Figure 4 illustrates the fluorescence excitation-emission matrix (FEEM) of the hydrophilic and lipophilic extracts derived from the LTL muscle of Braford steers, contrasting the impact of aging between 2- and 21-day samples across both feeding regimens. In the case of the hydrophilic extracts, a sole fluorescence peak was discerned at excitation/emission wavelengths of 285 nm/332 nm. This fluorescence signature is characteristic of partially buried tryptophan (Trp) residues in proteins (Andersen et al., 2018; Liu et al., 2019), given that the fluorescence maximum of Trp in aqueous media is red-shifted to 345 nm (Supplementary Figure S1). In the presence of oxidizing agents, Trp residues can undergo several different degradation pathways, with the final oxidized product dependent on the nature of the oxidant precursor (Bellmaine et al., 2020). The majority of oxygenated Trp degradation products exhibit a red-shifted fluorescent emission band. For example, kynurenine and N-formylkynurenine display emission maximums at 480 nm and 434 nm, respectively (Fukunaga et al., 1982). Furthermore, the formation of advanced Maillard products exhibits a FEEM peak with excitation/emission wavelengths at 320 nm/380 nm, as previously observed in Japanese black cattle meat stored in sealed plastic bags (Liu et al., 2019). In contrast, in the present case, the constant FEEM fingerprint of the hydrophilic extracts, irrespective of the feeding system and aging period, provides compelling evidence that the buried Trp residues in the extracted proteins were effectively protected from any oxidative damage under the vacuum packing storage condition.
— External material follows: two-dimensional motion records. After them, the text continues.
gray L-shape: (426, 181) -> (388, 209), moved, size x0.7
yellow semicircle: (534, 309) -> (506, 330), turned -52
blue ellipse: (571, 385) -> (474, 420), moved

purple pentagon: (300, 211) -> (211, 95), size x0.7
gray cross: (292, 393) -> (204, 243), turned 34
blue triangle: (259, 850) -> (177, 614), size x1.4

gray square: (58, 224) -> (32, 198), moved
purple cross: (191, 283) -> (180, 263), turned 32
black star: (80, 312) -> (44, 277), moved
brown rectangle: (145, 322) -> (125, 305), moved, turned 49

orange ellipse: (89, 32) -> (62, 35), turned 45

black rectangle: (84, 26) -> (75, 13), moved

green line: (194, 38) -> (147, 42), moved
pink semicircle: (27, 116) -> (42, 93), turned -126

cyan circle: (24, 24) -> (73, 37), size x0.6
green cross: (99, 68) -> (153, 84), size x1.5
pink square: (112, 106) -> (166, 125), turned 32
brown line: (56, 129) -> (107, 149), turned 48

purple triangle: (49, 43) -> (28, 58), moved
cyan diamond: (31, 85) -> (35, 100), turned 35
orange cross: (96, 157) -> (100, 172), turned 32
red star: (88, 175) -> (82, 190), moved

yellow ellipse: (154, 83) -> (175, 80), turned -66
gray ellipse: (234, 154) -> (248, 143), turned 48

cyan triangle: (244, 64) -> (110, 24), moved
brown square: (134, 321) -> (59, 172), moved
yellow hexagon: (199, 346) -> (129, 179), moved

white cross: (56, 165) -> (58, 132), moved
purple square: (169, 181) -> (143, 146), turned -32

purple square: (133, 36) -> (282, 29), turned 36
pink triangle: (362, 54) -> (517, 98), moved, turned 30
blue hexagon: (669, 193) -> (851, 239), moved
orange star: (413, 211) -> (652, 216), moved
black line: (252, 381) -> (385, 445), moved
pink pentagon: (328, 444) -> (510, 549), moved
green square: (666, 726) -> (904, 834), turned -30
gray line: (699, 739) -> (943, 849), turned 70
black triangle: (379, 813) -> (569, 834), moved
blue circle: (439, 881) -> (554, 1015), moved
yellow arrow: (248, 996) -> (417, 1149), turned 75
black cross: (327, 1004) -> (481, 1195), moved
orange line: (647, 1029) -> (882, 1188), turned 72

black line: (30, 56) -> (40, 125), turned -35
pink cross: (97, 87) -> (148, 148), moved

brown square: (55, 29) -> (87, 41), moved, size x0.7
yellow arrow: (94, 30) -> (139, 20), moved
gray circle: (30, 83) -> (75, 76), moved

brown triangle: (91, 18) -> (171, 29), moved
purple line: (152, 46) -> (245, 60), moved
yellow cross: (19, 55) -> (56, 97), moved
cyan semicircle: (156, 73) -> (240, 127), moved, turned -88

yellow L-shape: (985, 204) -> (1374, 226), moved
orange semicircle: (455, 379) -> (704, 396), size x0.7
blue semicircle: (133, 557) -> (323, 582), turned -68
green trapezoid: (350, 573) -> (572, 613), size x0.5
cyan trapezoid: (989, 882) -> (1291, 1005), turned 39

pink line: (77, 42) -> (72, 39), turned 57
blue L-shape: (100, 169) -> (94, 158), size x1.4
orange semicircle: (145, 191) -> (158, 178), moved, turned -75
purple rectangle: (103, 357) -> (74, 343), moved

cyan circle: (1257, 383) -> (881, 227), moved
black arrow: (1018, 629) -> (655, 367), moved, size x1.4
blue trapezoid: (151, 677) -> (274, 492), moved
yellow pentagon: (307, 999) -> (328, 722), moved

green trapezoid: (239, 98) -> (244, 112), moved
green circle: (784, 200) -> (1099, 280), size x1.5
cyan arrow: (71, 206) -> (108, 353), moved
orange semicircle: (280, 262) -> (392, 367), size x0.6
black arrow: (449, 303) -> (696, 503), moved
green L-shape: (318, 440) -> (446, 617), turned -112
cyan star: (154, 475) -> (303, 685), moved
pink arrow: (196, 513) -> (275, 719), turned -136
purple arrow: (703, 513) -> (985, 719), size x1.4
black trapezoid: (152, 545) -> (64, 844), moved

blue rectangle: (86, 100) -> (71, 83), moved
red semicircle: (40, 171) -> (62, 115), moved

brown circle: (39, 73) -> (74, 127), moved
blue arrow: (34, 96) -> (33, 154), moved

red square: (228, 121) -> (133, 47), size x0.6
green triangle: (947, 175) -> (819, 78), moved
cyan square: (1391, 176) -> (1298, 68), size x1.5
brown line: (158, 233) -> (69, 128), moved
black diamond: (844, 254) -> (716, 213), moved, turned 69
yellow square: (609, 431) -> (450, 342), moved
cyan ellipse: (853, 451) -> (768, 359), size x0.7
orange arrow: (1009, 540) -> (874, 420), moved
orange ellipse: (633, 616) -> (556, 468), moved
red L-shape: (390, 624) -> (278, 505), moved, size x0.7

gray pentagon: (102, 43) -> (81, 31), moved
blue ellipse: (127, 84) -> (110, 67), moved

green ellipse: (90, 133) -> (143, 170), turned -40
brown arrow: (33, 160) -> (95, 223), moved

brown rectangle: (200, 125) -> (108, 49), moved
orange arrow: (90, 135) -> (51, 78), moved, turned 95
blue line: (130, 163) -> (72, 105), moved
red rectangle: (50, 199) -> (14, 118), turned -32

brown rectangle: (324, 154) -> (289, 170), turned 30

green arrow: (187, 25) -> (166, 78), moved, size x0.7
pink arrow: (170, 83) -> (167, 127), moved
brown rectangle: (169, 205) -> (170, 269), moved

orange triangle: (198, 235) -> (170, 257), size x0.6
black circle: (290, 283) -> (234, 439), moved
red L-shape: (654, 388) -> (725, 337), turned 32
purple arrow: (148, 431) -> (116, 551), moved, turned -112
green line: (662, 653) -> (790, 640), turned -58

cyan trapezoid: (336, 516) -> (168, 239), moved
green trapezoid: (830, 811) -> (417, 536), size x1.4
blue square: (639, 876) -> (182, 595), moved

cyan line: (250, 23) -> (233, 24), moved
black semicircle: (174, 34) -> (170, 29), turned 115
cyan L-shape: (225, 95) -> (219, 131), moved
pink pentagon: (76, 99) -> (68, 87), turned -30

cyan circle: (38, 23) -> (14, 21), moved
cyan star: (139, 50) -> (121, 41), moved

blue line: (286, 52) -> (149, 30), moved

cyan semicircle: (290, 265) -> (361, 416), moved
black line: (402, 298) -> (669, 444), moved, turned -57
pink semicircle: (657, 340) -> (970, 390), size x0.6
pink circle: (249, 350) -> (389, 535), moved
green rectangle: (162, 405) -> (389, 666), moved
Accordingly, the slight increase in carbonyl content observed during the aging process (Figure 1D) may be attributed to the oxidation of other protein residues exposed to the media and yield no fluorescent derivatives.

Figure 4

Figure 4. Fluorescence excitation-emission matrix (FEEM) spectra of hydrophilic (top panel) and lipophilic (bottom panel) extracts of samples of longissimus thoracis et lumborum (LTL) muscle from Braford steers fed ad libitum on pasture (P) and pasture supplemented with corn silage (PS), vacuum-packed at 2°C for 2 and 21 days.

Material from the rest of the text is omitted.